Receptive field size change as a function of the distance of the attentional target to the receptive field center. For the 200 attention–fixation pairs, the change in cRF diameter is plotted as a function of the distance between target and cRF center, which was normalized to the cRF radius so that a distance of 1 approximately marks the cutoff between attention inside and attention next to the cRF. Arrows mark data points that fall beyond the axis limits, numbers indicate how many data points are represented by each arrow.
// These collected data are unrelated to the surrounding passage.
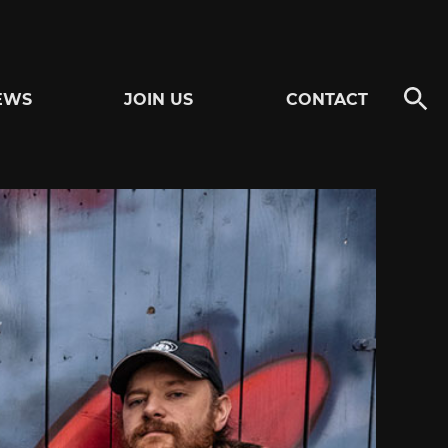
EWS
JOIN US
CONTACT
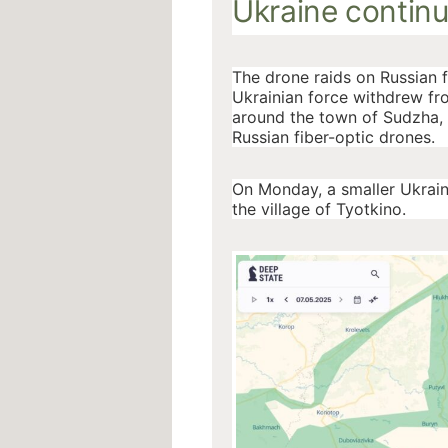
Ukraine continu
The drone raids on Russian 
Ukrainian force withdrew fro
around the town of Sudzha, a
Russian fiber-optic drones.
On Monday, a smaller Ukrai
the village of Tyotkino.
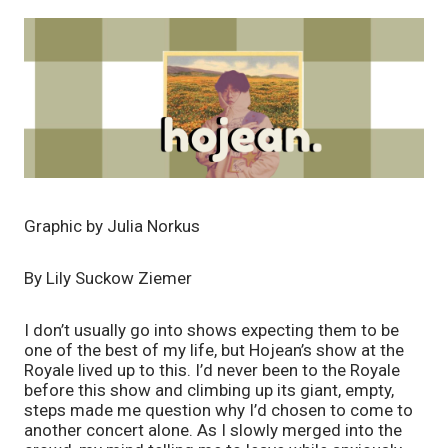
Graphic by Julia Norkus
By Lily Suckow Ziemer
I don’t usually go into shows expecting them to be 
one of the best of my life, but Hojean’s show at the 
Royale lived up to this. I’d never been to the Royale 
before this show and climbing up its giant, empty, 
steps made me question why I’d chosen to come to 
another concert alone. As I slowly merged into the 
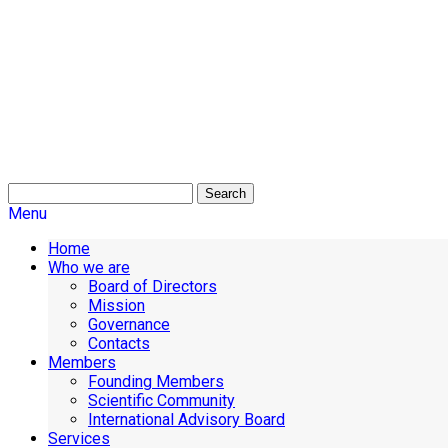
Search
Menu
Home
Who we are
Board of Directors
Mission
Governance
Contacts
Members
Founding Members
Scientific Community
International Advisory Board
Services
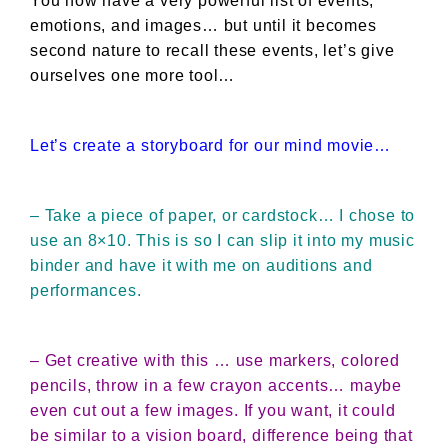
You now have a very powerful list of events,
emotions, and images… but until it becomes
second nature to recall these events, let’s give
ourselves one more tool…
Let’s create a storyboard for our mind movie…
– Take a piece of paper, or cardstock… I chose to
use an 8×10. This is so I can slip it into my music
binder and have it with me on auditions and
performances.
– Get creative with this … use markers, colored
pencils, throw in a few crayon accents… maybe
even cut out a few images. If you want, it could
be similar to a vision board, difference being that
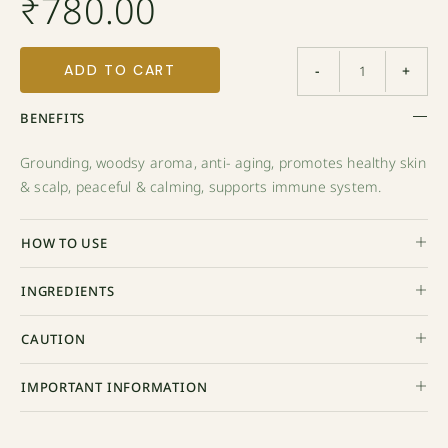
₹
780.00
ADD TO CART
-
+
BENEFITS
Grounding, woodsy aroma, anti- aging, promotes healthy skin
& scalp, peaceful & calming, supports immune system.
HOW TO USE
INGREDIENTS
CAUTION
IMPORTANT INFORMATION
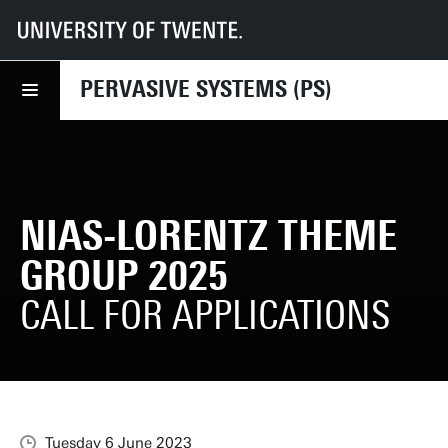
UT
Faculties
EEMCS
Disciplines & departments
PS
News
NIAS-Lorentz Theme Group 2025
PERVASIVE SYSTEMS (PS)
NIAS-LORENTZ THEME
GROUP 2025
CALL FOR APPLICATIONS
Tuesday 6 June 2023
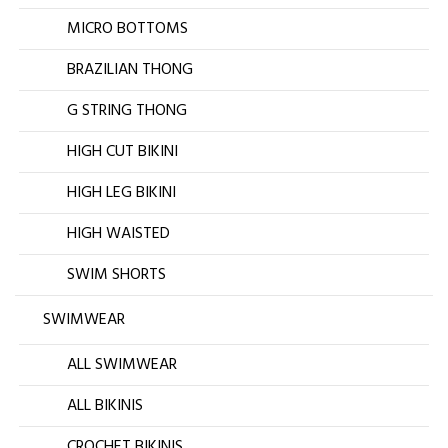
MICRO BOTTOMS
BRAZILIAN THONG
G STRING THONG
HIGH CUT BIKINI
HIGH LEG BIKINI
HIGH WAISTED
SWIM SHORTS
SWIMWEAR
ALL SWIMWEAR
ALL BIKINIS
CROCHET BIKINIS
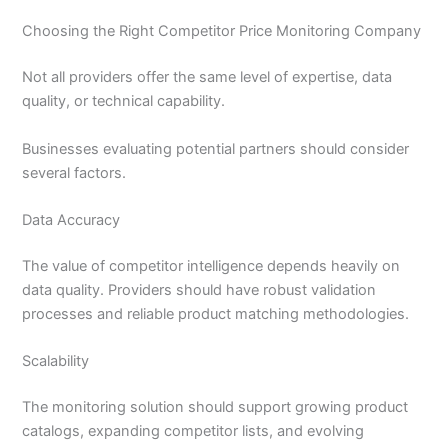
Choosing the Right Competitor Price Monitoring Company
Not all providers offer the same level of expertise, data
quality, or technical capability.
Businesses evaluating potential partners should consider
several factors.
Data Accuracy
The value of competitor intelligence depends heavily on
data quality. Providers should have robust validation
processes and reliable product matching methodologies.
Scalability
The monitoring solution should support growing product
catalogs, expanding competitor lists, and evolving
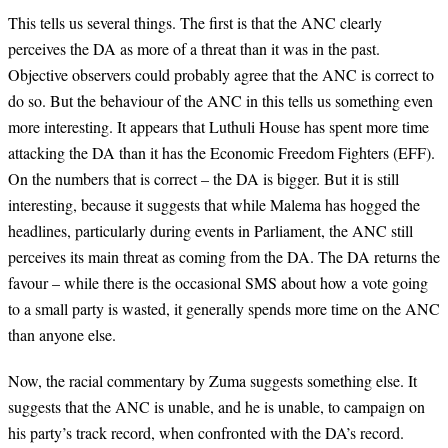
This tells us several things. The first is that the ANC clearly
perceives the DA as more of a threat than it was in the past.
Objective observers could probably agree that the ANC is correct to
do so. But the behaviour of the ANC in this tells us something even
more interesting. It appears that Luthuli House has spent more time
attacking the DA than it has the Economic Freedom Fighters (EFF).
On the numbers that is correct – the DA is bigger. But it is still
interesting, because it suggests that while Malema has hogged the
headlines, particularly during events in Parliament, the ANC still
perceives its main threat as coming from the DA. The DA returns the
favour – while there is the occasional SMS about how a vote going
to a small party is wasted, it generally spends more time on the ANC
than anyone else.
Now, the racial commentary by Zuma suggests something else. It
suggests that the ANC is unable, and he is unable, to campaign on
his party’s track record, when confronted with the DA’s record.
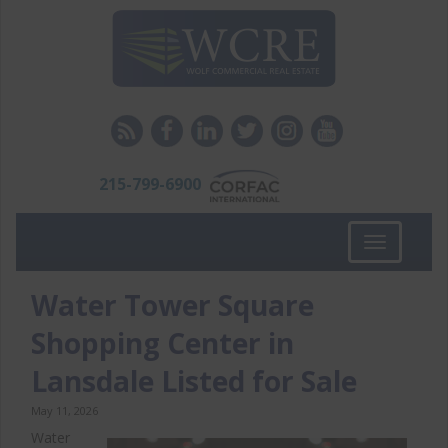
215-799-6900
Toggle
navigation
Water Tower Square
Shopping Center in
Lansdale Listed for Sale
May 11, 2026
Water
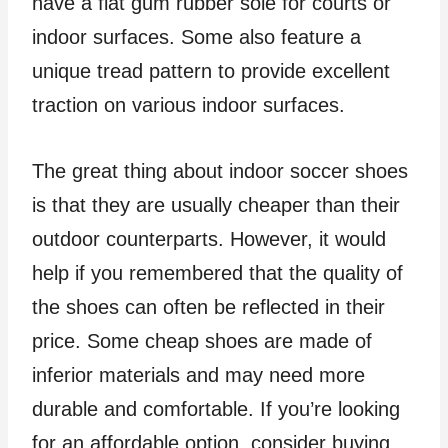
have a flat gum rubber sole for courts or
indoor surfaces. Some also feature a
unique tread pattern to provide excellent
traction on various indoor surfaces.
The great thing about indoor soccer shoes
is that they are usually cheaper than their
outdoor counterparts. However, it would
help if you remembered that the quality of
the shoes can often be reflected in their
price. Some cheap shoes are made of
inferior materials and may need more
durable and comfortable. If you’re looking
for an affordable option, consider buying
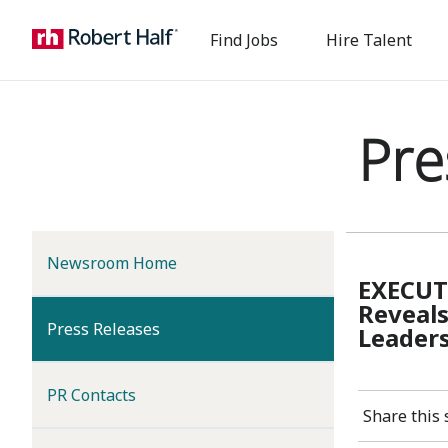
Find Jobs
Hire Talent
Pre
Newsroom Home
EXECUT
Reveals
(current)
Press Releases
Leaders
PR Contacts
Share this 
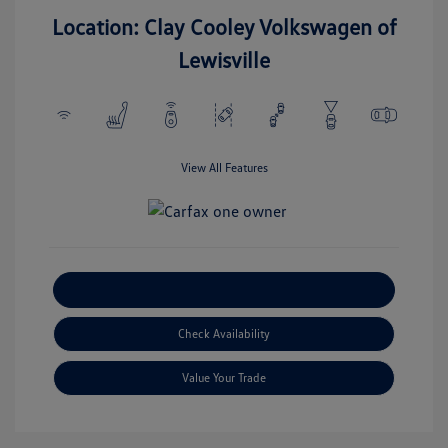
Location: Clay Cooley Volkswagen of
Lewisville
View All Features
Explore Payment Options
Check Availability
Value Your Trade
The correlation between size change and target-center distance is significant (r = 0.4, P < 0.0005; monkey D: r = 0.46, P < 0.0005, n = 116; monkey T: r = 0.34, P = 0.002, n = 84).

Figure 8.

A mechanism for a feedforward surround shift. (A) Spatial tuning profiles (response as a function of position) of 2 V1 receptive fields with inhibitory surrounds are represented by the difference of 2 Gaussians. (B) Their additive combination results in a broader spatial tuning curve, with inhibitory surround, representing the receptive field of an MT neuron. (C and D) The same receptive fields are shown with attention selectively increasing the gain of that V1 receptive field closer to the attentional focus (marked by the red arrow): multiplicative gain modulation of one of the V1 receptive fields (C) shifts the peak of the MT receptive field toward the direction of spatial attention, and at the same time increases surround strength on the same side (D).